Caucasian form (ZIN, 219): Turkey, Rize Province, Marsis Mt. (Gül Dagi Mts.) (24), 2,400 and 1,800 m, 24 and 26.vi.1998, ex Microtus majori Thomas and Apodemus fulvipectus (Ognev) (including two specimens deposited in ZIN, nos 83473 and 83478), AAS; Armenia, Tavush Marz, Haghartsin (Kuybyshev) (6), 3.viii.1956, ex Coturnix coturnix L., K.S. Akhumyan; ‘Erivanskaya oblast, Sardyr-Bulak’ (3), 1903, ex Mesocricetus auratus (Waterhouse), K.A. Satunin, mites collected 25.iv.1997, AAS; Russia, Adygeya, Guzeripl (22); Krasnodarskiy Kray, Chugush Mt., 2,400 m, upper reaches of Berezovaya River (2), 25.vii.1994, ex Apodemus (Sylvaemus) sp., AAS; Kamyshanov (at Laganaki Massif) (1), 1,273 m, 26.viii.1994, ex A. (S.) sp., AAS; Karachai-Cherkessia, Teberda (7), 1,370 and 2,000 m, 5 and 9.vii.1997, ex A. uralensis (Pallas), AAS; Baduk River (45), 2,110 m, 12.vii.1997, ex A. uralensis, Chionomys gud (Satunin) and Microtus daghestanicus Shidlovsky, AAS; Pkhiya (1), 1,770 m, 9.viii.1995, ex A. uralensis, AAS; Kabardino-Balkaria, El’brus (1), 1,900 m, 29.vi.1996, ex A. uralensis, AAS; Verkhniy Chegem (4), 1,700 m, 18.vi.1996, ex A. uralensis, AAS; Bezengi gorge (38), 1,500 and 1,750 m, 13 and 16.vi.1996, ex A. uralensis, A. agrarius (Pallas), and M. majori, AAS; North Ossetia, Buron (7), 25.vi.1976 and 13.vii.1976, ex A. sylvaticus, S.N. Rybin; Dagestan, Tlyaratinskiy District, Mazada (7); Untsukul’skiy District, Ashil’ta (7); Akhtynskiy District, Kurush (42), Khnov (1); Botlikhskiy District, Tlokh (1).

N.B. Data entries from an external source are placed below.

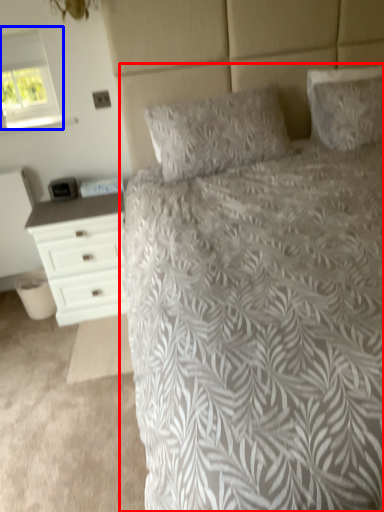 Question: Among these objects, which one is farthest to the camera, bed (highlighted by a red box) or window (highlighted by a blue box)?

Choices:
 (A) bed
 (B) window

Answer: (B) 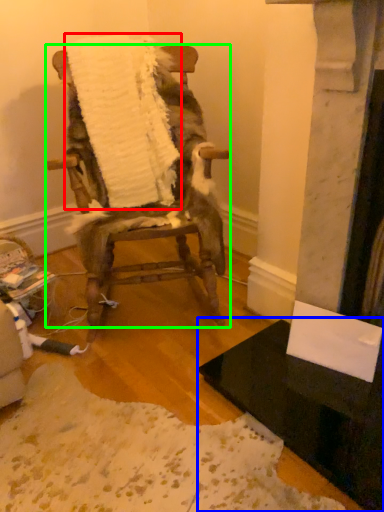 Question: Estimate the real-world distances between objects in this image. Which object is farther from blanket (highlighted by a red box), table (highlighted by a blue box) or chair (highlighted by a green box)?

Choices:
 (A) table
 (B) chair

Answer: (A) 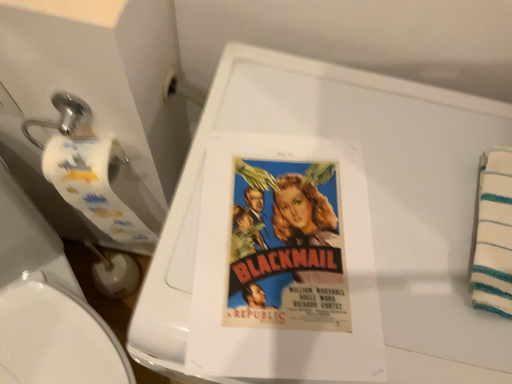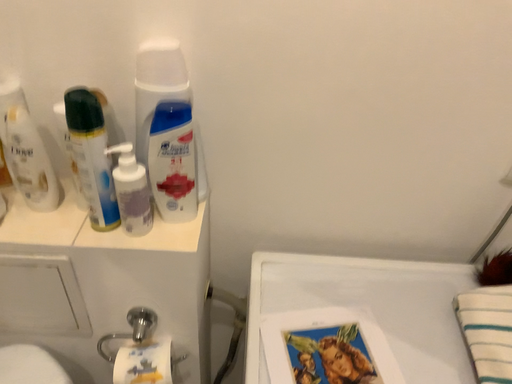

Neotrombicula uraliensis Kudryashova, 1993

Neotrombicula uraliensis Kudryashova, 1993: p. 11, fig. 4 [Kazakhstan, Atyrau Province; holotype and paratypes in ZMUM]; Stekolnikov, 1995: p. 264; Kudryashova, 1998: p. 198, fig. 157.

Material examined: Three paratypes (nos 51, 296 and 704), Kazakhstan, Atyrau Province (labelled ‘Guryevskaya obl.’), 40 km NE from Makhambet, Oct. 1968, ex Rhombomys opimus (Lichtenstein), N.I. Kudryashova.

Neotrombicula urartensis Stekolnikov, 2008

Neotrombicula urartensis Stekolnikov, 2008: p. 22, figs. 1–9 [Armenia; holotype and paratypes in ZIN]. N. corvi (nec Kolebinova, 1971): Stekolnikov, 1995: p. 262 (misidentification).

Material examined: Armenia: holotype, 7 paratypes, and 9 additional specimens (6 from Amasia, 1 from Sarnakhpyur and 2 from Haghartsin).